Docstring official

auto_circuit.metrics.official_circuits.circuits.docstring_official

Classes

Functions

docstring_node_based_official_edges

docstring_node_based_official_edges(model: PatchableModel, token_positions: bool = False, word_idxs: Dict[str, int] = {}, seq_start_idx: int = 0) -> Set[Edge]

The attention heads in the Docstring circuit, from the blog post by Stefan Heimersheim and Jett Janiak (2023).

In the blog post, to measure the overall performance of the circuit, the authors Node Patch the heads in the circuit, rather than Edge Patching the specific edges they find. We include this variation to enable replication of these results.

The token positions are based on my reading of the paper, but some were unspecified so in those cases we include all token positions between A_def and param_3.

Parameters:

Name	Type	Description	Default
`model`	`PatchableModel`	A patchable TransformerLens GPT-2 `HookedTransformer` model.	required
`token_positions`	`bool`	Whether to distinguish between token positions when returning the set of circuit edges. If `True`, we require that the `model` has `seq_len` not `None` (ie. separate edges for each token position) and that `word_idxs` is provided.	`False`
`word_idxs`	`Dict[str, int]`	A dictionary defining the index of specific named tokens in the circuit definition.

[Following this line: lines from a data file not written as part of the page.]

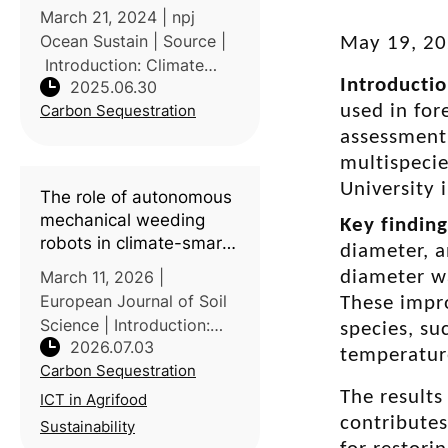
March 21, 2024 | npj
Ocean Sustain | Source |
May 19, 2
Introduction: Climate
Introducti
2025.06.30
change significantly
Carbon Sequestration
used in fo
affects marine
ecosystems, exacerbated
assessment 
by overfishing and habitat
multispecie
degradation, weakening
University 
The role of autonomous
the ocean's capac
mechanical weeding
Key findin
robots in climate-smart
diameter, a
soil management: A
March 11, 2026 |
diameter w
scoping review
European Journal of Soil
These impr
Science | Introduction:
species, su
2026.07.03
Autonomous field robots
temperatur
Carbon Sequestration
are gaining attention as a
tool for sustainable crop
The results
ICT in Agrifood
management, with
contributes
Sustainability
mechanical weeding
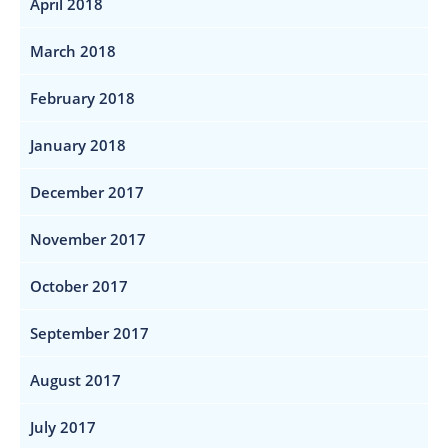
April 2018
March 2018
February 2018
January 2018
December 2017
November 2017
October 2017
September 2017
August 2017
July 2017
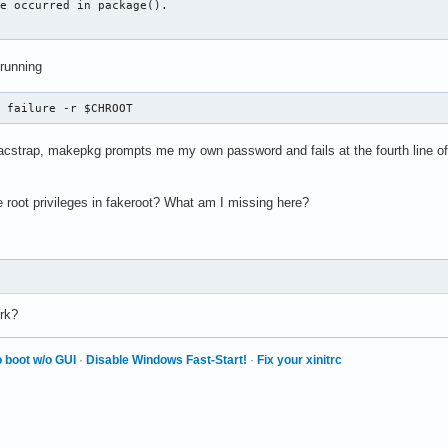
e occurred in package().

 running
x failure -r $CHROOT
cstrap, makepkg prompts me my own password and fails at the fourth line of 
 root privileges in fakeroot? What am I missing here?
rk?
 boot w/o GUI
·
Disable Windows Fast-Start!
·
Fix your xinitrc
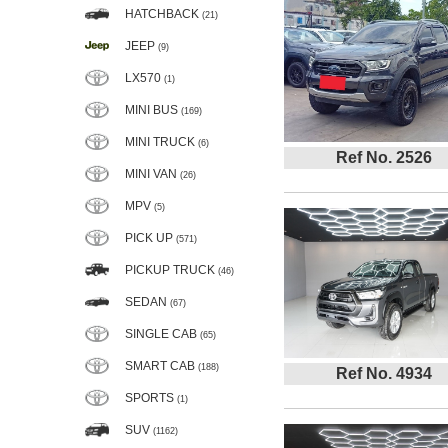
HATCHBACK
(21)
JEEP
(9)
LX570
(1)
MINI BUS
(169)
MINI TRUCK
(6)
Ref No. 2526
MINI VAN
(26)
MPV
(5)
PICK UP
(571)
PICKUP TRUCK
(46)
SEDAN
(67)
SINGLE CAB
(65)
SMART CAB
(188)
Ref No. 4934
SPORTS
(1)
SUV
(1162)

For this circuit, the required tokens positions are: `A_def` `B_def` `,_B` `C_def` `A_doc` `B_doc` `param_3`	`{}`
`seq_start_idx`	`int`	Offset to add to all of the token positions in `word_idxs`. This is useful when using KV caching to skip the common prefix of the prompt.	`0`

Returns:

Type	Description
`Set[Edge]`	The set of edges in the circuit.

Source code in auto_circuit/metrics/official_circuits/circuits/docstring_official.py

def docstring_node_based_official_edges(
    model: PatchableModel,
    token_positions: bool = False,
    word_idxs: Dict[str, int] = {},
    seq_start_idx: int = 0,
) -> Set[Edge]:
    """
    The attention heads in the Docstring circuit, from the
    [blog post](https://www.alignmentforum.org/posts/u6KXXmKFbXfWzoAXn) by Stefan
    Heimersheim and Jett Janiak (2023).

    In the blog post, to measure
    [the overall performance](https://www.alignmentforum.org/posts/u6KXXmKFbXfWzoAXn#Putting_it_all_together)
    of the circuit, the authors Node Patch the heads in the circuit, rather than Edge
    Patching the specific edges they find. We include this variation to enable
    replication of these results.

    The token positions are based on my reading of the paper, but some were unspecified
    so in those cases we include all token positions between `A_def` and `param_3`.

    Args:
        model: A patchable TransformerLens GPT-2 `HookedTransformer` model.
        token_positions: Whether to distinguish between token positions when returning
            the set of circuit edges. If `True`, we require that the `model` has
            `seq_len` not `None` (ie. separate edges for each token position) and that
            `word_idxs` is provided.
        word_idxs: A dictionary defining the index of specific named tokens in the
            circuit definition. For this circuit, the required tokens positions are:
            <ul>
                <li><code>A_def</code></li>
                <li><code>B_def</code></li>
                <li><code>,_B</code></li>
                <li><code>C_def</code></li>
                <li><code>A_doc</code></li>
                <li><code>B_doc</code></li>
                <li><code>param_3</code></li>
            </ul>
        seq_start_idx: Offset to add to all of the token positions in `word_idxs`.
            This is useful when using KV caching to skip the common prefix of the
            prompt.

    Returns:
        The set of edges in the circuit.
    """

    word_idxs.get("A_def", 0)
    B_def_tok_idx = word_idxs.get("B_def", 0)
    B_comma_tok_idx = word_idxs.get(",_B", 0)
    C_def_tok_idx = word_idxs.get("C_def", 0)
    A_doc_tok_idx = word_idxs.get("A_doc", 0)
    # param_2_tok_idx = word_idxs.get("param_2", 0) A0.2 not included for some reason
    B_doc_tok_idx = word_idxs.get("B_doc", 0)
    param_3_tok_idx = word_idxs.get("param_3", 0)

    all_tok_idxs = [
        B_def_tok_idx,
        B_comma_tok_idx,
        C_def_tok_idx,
        A_doc_tok_idx,
        # param_2_tok_idx,
        B_doc_tok_idx,
        param_3_tok_idx,
    ]
    tok_idx_range: List[int] = list(range(min(all_tok_idxs), max(all_tok_idxs) + 1))

    if token_positions:
        assert param_3_tok_idx > 0, "Must provide word_idxs if token_positions is True"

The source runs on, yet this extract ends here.